In sum, it appears that an IRA owner can provide services to a plan without compensation without triggering the prohibited transaction rules. Furthermore, it would seem that the services would need to be appropriate and helpful to the plan obtaining the service in carrying out the purposes for which the plan is established or maintained.
Receiving Compensation from Your IRA
As thoroughly discussed above, the IRS is clear that an IRA owner, as fiduciary of the IRA, is prohibited from receiving compensation from his or her IRA, even if the services are necessary for the establishment or operation of the plan. On the other hand, 1.4975-6(a)(5)(iii), establishes that an IRA fiduciary can provide necessary services or offer office space for no compensation. In the case of an individual that is a non-fiduciary disqualified person, 1.4975-6 would seem to suggest that he or she can provide necessary services to a plan without triggering a prohibited transaction. However, the answer may not prove as simple. Below is an example from 1.4975-6 that seems to offer a different position:
F, a fiduciary of plan P with discretionary authority respecting the management of P, retains S, the son of F, to provide for a fee various kinds of administrative services necessary for the operation of the plan. F has engaged in an act described in section 4975(c)(1)(E), because S is a person in whom F has an interest which may affect the exercise of F’s best judgment as a fiduciary. Such act is not exempt under section 4975(d)(2) irrespective of whether the provision of the services by S is exempt.
Based on the above example, the determination of whether a disqualified person may provide services for a fee to a plan seems to relate to whether the individual is a fiduciary or a related party to the fiduciary. Further, it would suggest that any lineal descendant of a Self-Directed IRA owner would be prohibited from receiving a fee for providing any services to the plan.
On the other hand, below is another example from 1.4975-6 which would allow services to be provided by an employer of a fiduciary, but not itself a disqualified person.
T, one of the trustees of plan P, is president of bank B. The bank proposes to provide administrative services to P for a fee. T physically absents himself from all consideration of B’s proposal and does not otherwise exercise any of the authority, control or responsibility which makes T a fiduciary to cause the plan to retain B. The other trustees decide to retain B. T has not engaged in an act described in section 4975(c)(1)(E). Further, the other trustees have not engaged in an act described in section 4975(c)(1)(E) merely because T is on the board of trustees of P. This fact alone would not make them have an interest in the transaction which might affect the exercise of their best judgment as fiduciaries.
As a fiduciary or a disqualified person, it is not a good idea to receive any compensation for services performed in connection with a plan, even if the service is necessary and the compensation reasonable.

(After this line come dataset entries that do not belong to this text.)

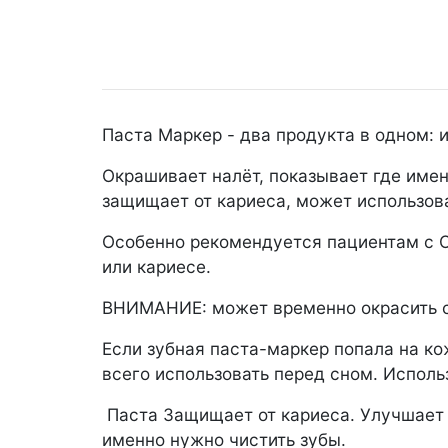
Паста Маркер - два продукта в одном: 
Окрашивает налёт, показывает где имен
защищает от кариеса, может использова
Особенно рекомендуется пациентам с О
или кариесе.
ВНИМАНИЕ: может временно окрасить сл
Если зубная паста-маркер попала на к
всего использовать перед сном. Исполь
Паста Защищает от кариеса. Улучшает г
именно нужно чистить зубы.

The IRS is very focused on maintaining the independence of the IRA fiduciary and on preventing any sort of self-dealing or conflict of interest transaction involving a plan or any disqualified person.
However, 1.4975-6 seems to suggest that an IRA owner, as the fiduciary, may provide services to a plan without the receipt of compensation or other consideration without triggering the prohibited transaction rules described in section 4975(c)(1) (E) or (F).